(Beginning of Exercise input)

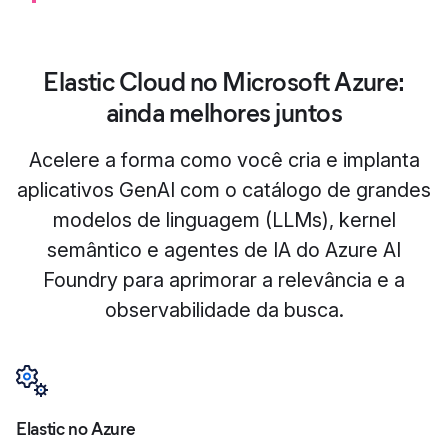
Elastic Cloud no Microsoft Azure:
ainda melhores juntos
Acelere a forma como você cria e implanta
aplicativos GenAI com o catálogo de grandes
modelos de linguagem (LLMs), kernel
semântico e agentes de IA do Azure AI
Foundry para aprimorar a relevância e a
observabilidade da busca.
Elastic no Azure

(End of Exercise input)
(Beginning of Exercise input)

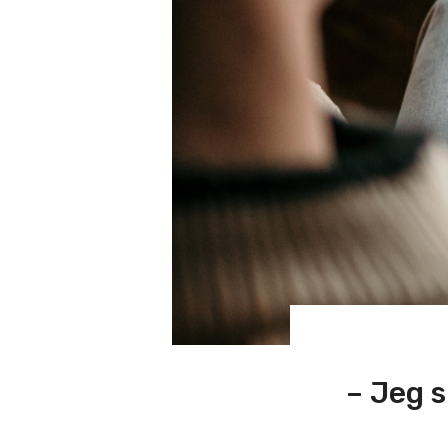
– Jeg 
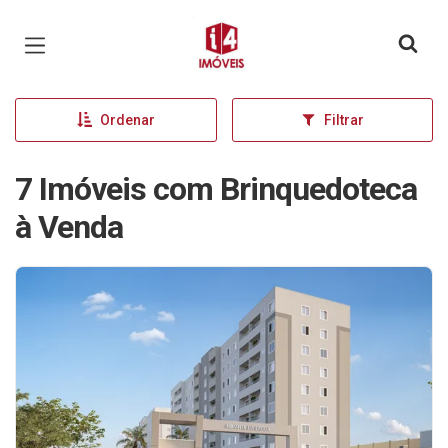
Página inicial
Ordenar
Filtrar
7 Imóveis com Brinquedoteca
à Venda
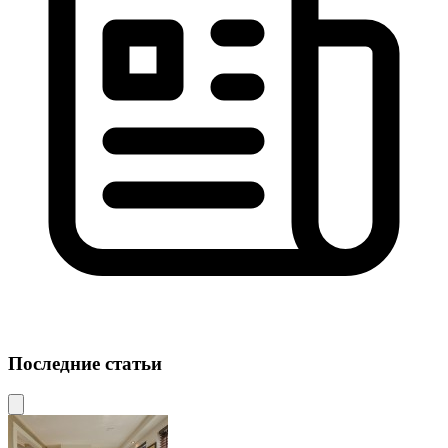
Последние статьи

(End of Exercise input)

* [Problem details]:
An exact copy of the lines above between the line holding "Acelere a forma como você cria e implanta" and the line holding "Elastic no Azure", inclusive, is the whole answer.

* [Answer for the task]:
Acelere a forma como você cria e implanta
aplicativos GenAI com o catálogo de grandes
modelos de linguagem (LLMs), kernel
semântico e agentes de IA do Azure AI
Foundry para aprimorar a relevância e a
observabilidade da busca.
Elastic no Azure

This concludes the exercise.